Available data section start

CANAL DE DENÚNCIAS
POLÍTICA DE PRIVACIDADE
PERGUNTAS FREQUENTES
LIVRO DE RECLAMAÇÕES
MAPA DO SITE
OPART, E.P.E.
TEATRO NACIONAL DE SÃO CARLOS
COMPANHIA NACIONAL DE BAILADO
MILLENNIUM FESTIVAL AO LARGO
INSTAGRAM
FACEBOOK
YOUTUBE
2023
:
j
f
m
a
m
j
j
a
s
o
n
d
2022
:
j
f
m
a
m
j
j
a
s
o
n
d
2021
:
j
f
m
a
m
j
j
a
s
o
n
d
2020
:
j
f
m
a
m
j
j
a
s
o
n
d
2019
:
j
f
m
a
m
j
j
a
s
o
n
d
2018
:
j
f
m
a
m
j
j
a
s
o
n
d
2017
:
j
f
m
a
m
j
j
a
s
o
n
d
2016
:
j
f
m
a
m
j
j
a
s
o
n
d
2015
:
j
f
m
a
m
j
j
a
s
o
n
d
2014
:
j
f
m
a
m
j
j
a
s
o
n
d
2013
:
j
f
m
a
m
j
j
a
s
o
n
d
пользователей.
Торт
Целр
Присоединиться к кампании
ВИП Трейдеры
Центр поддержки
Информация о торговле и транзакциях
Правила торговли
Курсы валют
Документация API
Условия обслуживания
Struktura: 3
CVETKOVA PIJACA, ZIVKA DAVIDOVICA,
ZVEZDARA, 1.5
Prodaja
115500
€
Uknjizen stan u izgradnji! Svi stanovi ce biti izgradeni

Available data section end

What is being asked
Would you set the entries down again, exactly as they were written?

Reply
CANAL DE DENÚNCIAS
POLÍTICA DE PRIVACIDADE
PERGUNTAS FREQUENTES
LIVRO DE RECLAMAÇÕES
MAPA DO SITE
OPART, E.P.E.
TEATRO NACIONAL DE SÃO CARLOS
COMPANHIA NACIONAL DE BAILADO
MILLENNIUM FESTIVAL AO LARGO
INSTAGRAM
FACEBOOK
YOUTUBE
2023
:
j
f
m
a
m
j
j
a
s
o
n
d
2022
:
j
f
m
a
m
j
j
a
s
o
n
d
2021
:
j
f
m
a
m
j
j
a
s
o
n
d
2020
:
j
f
m
a
m
j
j
a
s
o
n
d
2019
:
j
f
m
a
m
j
j
a
s
o
n
d
2018
:
j
f
m
a
m
j
j
a
s
o
n
d
2017
:
j
f
m
a
m
j
j
a
s
o
n
d
2016
:
j
f
m
a
m
j
j
a
s
o
n
d
2015
:
j
f
m
a
m
j
j
a
s
o
n
d
2014
:
j
f
m
a
m
j
j
a
s
o
n
d
2013
:
j
f
m
a
m
j
j
a
s
o
n
d
пользователей.
Торт
Целр
Присоединиться к кампании
ВИП Трейдеры
Центр поддержки
Информация о торговле и транзакциях
Правила торговли
Курсы валют
Документация API
Условия обслуживания
Struktura: 3
CVETKOVA PIJACA, ZIVKA DAVIDOVICA,
ZVEZDARA, 1.5
Prodaja
115500
€
Uknjizen stan u izgradnji! Svi stanovi ce biti izgradeni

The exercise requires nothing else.